Two families drown in one home due to Italy flooding

Floods in Sicily have killed at least 12 people, including nine members of two families who were spending a weekend together when water from a swollen river overran their rented villa.

After visiting the stricken Mediterranean island by helicopter, Italian Premier Giuseppe Conte said the other victims included a German couple whose car was swept away by flood waters near Agrigento, a tourist town known for Greek temples.

A one-year-old, a three-year-old and a 15-year-old were among the flood victims from the family get-together in Casteldaccia, near Palermo.

A survivor, Giuseppe Giordano, lost his wife, two of his children, his parents and a brother.

Mr Giordano was about to step outside on Saturday night when the torrent rushed in. When he opened the door, “there was a river of water, I was knocked down and grabbed hold of a tree,” Mr Giordano said between sobs. “I was yelling, ‘Help, help.'”

“My son Federico tried to save his little sister, but both died,” Mr Giordano said.

Then “I saw the windows go dark, the light go out, a layer of mud was moving across the floor,” Mr Giordano said, adding he was swept away from the house by the force of the water.

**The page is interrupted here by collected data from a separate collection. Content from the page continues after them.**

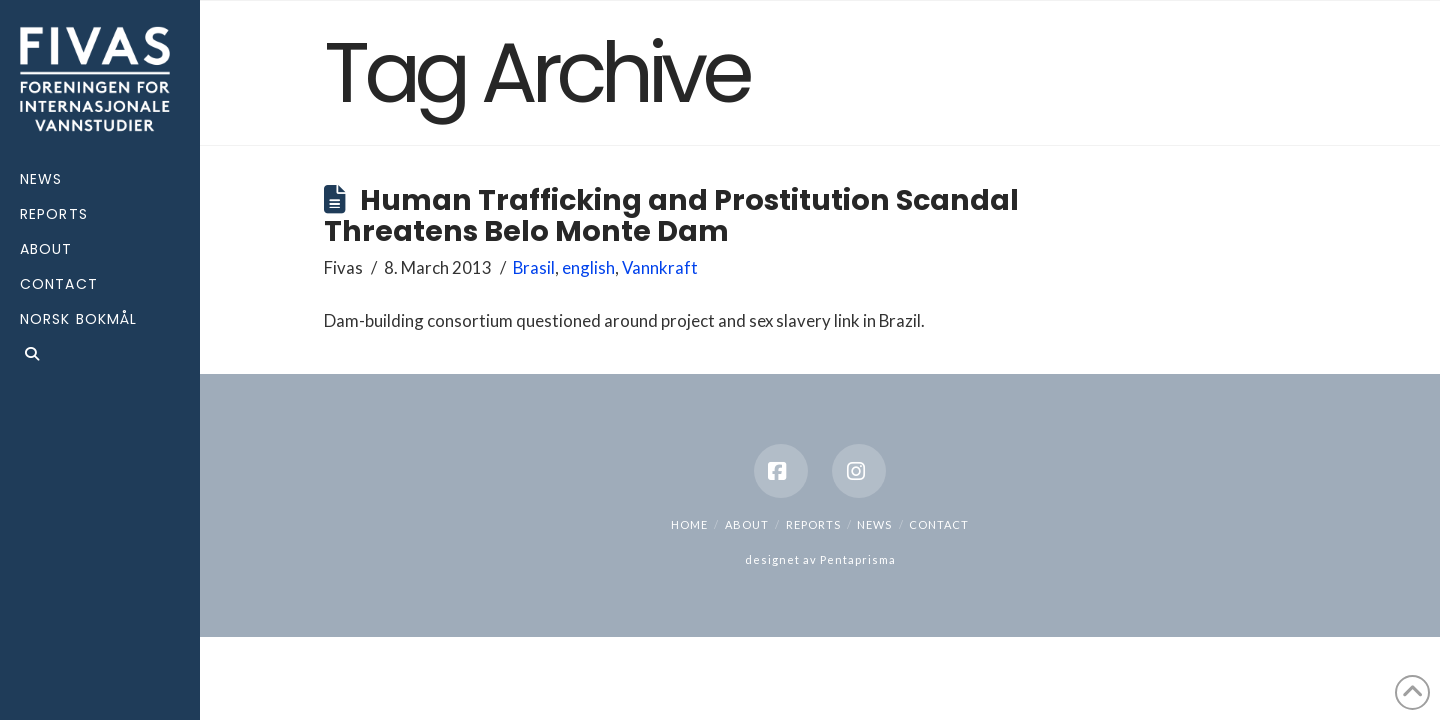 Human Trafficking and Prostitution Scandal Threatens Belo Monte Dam (671, 215)
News (874, 524)
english (588, 267)
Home (689, 524)
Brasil (534, 267)
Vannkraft (660, 267)
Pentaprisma (858, 559)
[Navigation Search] (100, 356)
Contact (939, 524)
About (747, 524)
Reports (813, 524) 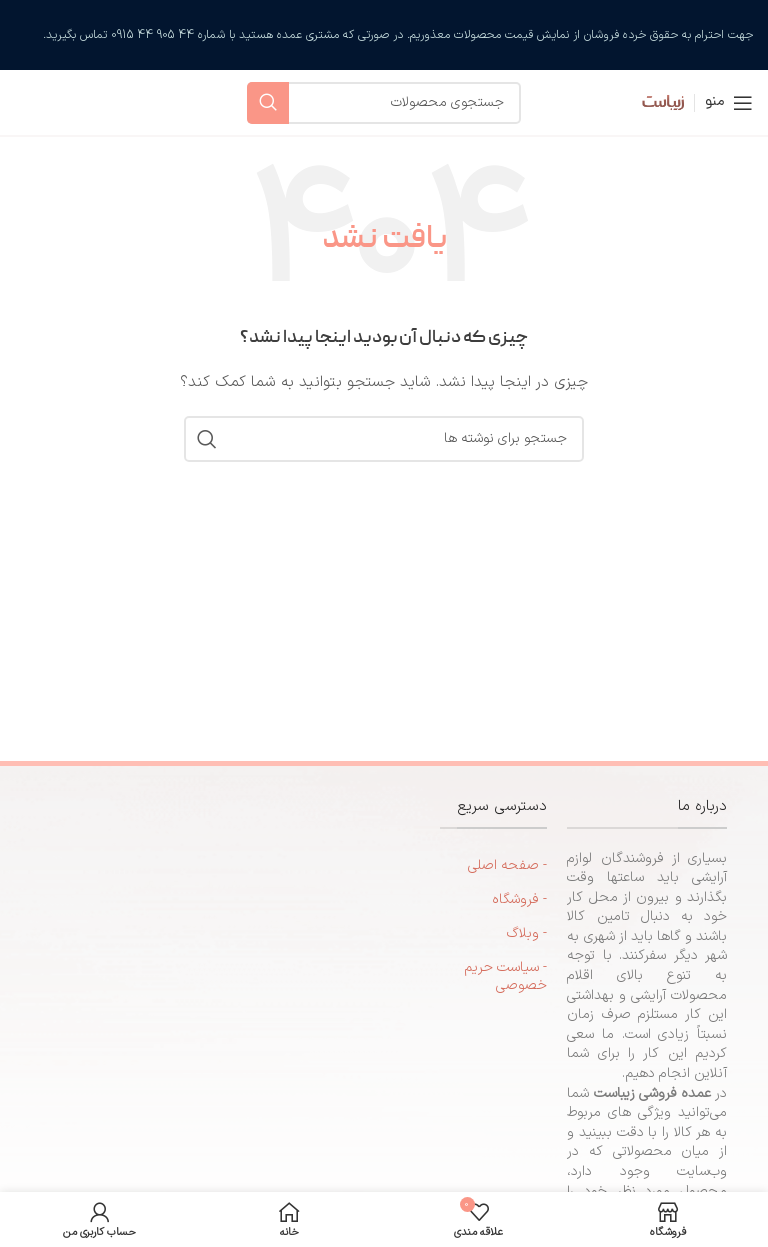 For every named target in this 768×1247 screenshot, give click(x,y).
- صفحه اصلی (507, 865)
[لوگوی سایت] (649, 101)
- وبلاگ (527, 933)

The two families had gathered in the villa during Italy’s long weekend centering on the November 1 All Saint’s Day national holiday.

Casteldaccia mayor Giovanni Di Giacinto said the flood water reached two metres high inside the home.

Rescuers retrieved the bodies from the home and a Sicilian prosecutor opened an investigation to determine if neglect, such as possible inadequate drainage of the river, played a role in the deaths or if the home was built illegally close to the river. Pino Virga, the mayor of the neighbouring town of Altavilla Milicia, said other local authorities told him the house had been slated for demolition because it stood too near the river.

Only days earlier, other storms battered much of northern Italy, killing at least 15 people, uprooting millions of trees near Alpine valleys and leaving several Italian villages without electricity or road access for days.

Mr Conte said a special cabinet meeting could be held in the coming days to deliberate aid for storm-ravaged communities, as well as to approve €1bn to ensure safe hydrogeological conditions in Italy, including proper cleaning of riverbeds.

The other known casualty in Sicily was a man whose body was found on a guardrail along a Palermo-area road after floodwaters swept away his car.